*** Opening Data to use ***
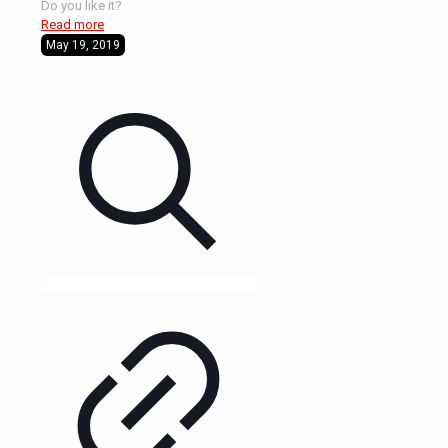
Do you like it?
Read more
May 19, 2019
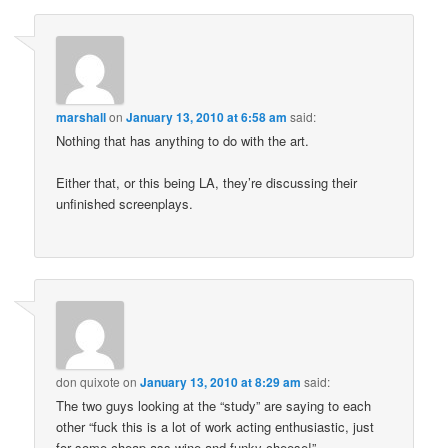
marshall
on
January 13, 2010 at 6:58 am
said:
Nothing that has anything to do with the art.
Either that, or this being LA, they’re discussing their
unfinished screenplays.
don quixote
on
January 13, 2010 at 8:29 am
said:
The two guys looking at the “study” are saying to each
other “fuck this is a lot of work acting enthusiastic, just
for some cheap ass wine and funky cheese!”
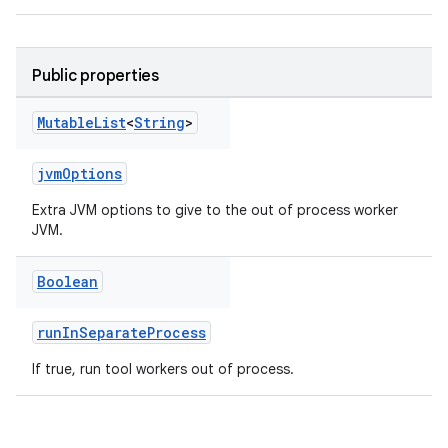
Public properties
Mutable
List
<
String
>
jvmOptions
Extra JVM options to give to the out of process worker
JVM.
Boolean
runInSeparateProcess
If true, run tool workers out of process.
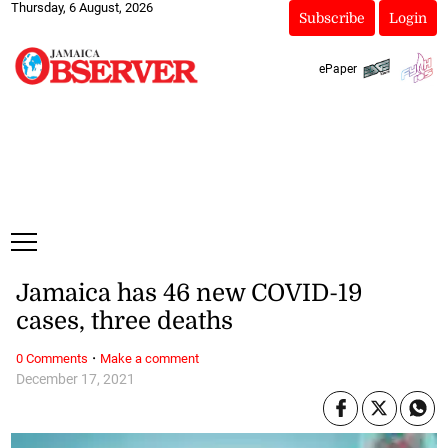
Thursday, 6 August, 2026
Subscribe
Login
ePaper
Jamaica has 46 new COVID-19
cases, three deaths
·
0 Comments
Make a comment
December 17, 2021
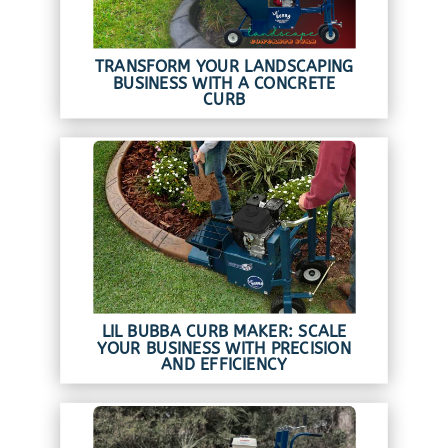
TRANSFORM YOUR LANDSCAPING
BUSINESS WITH A CONCRETE
CURB
LIL BUBBA CURB MAKER: SCALE
YOUR BUSINESS WITH PRECISION
AND EFFICIENCY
*** Closing Data to use ***
Your task :: Across the data, how many lines have the word "BUSINESS" in them? Respond with the number alone.

Exercise result :: 2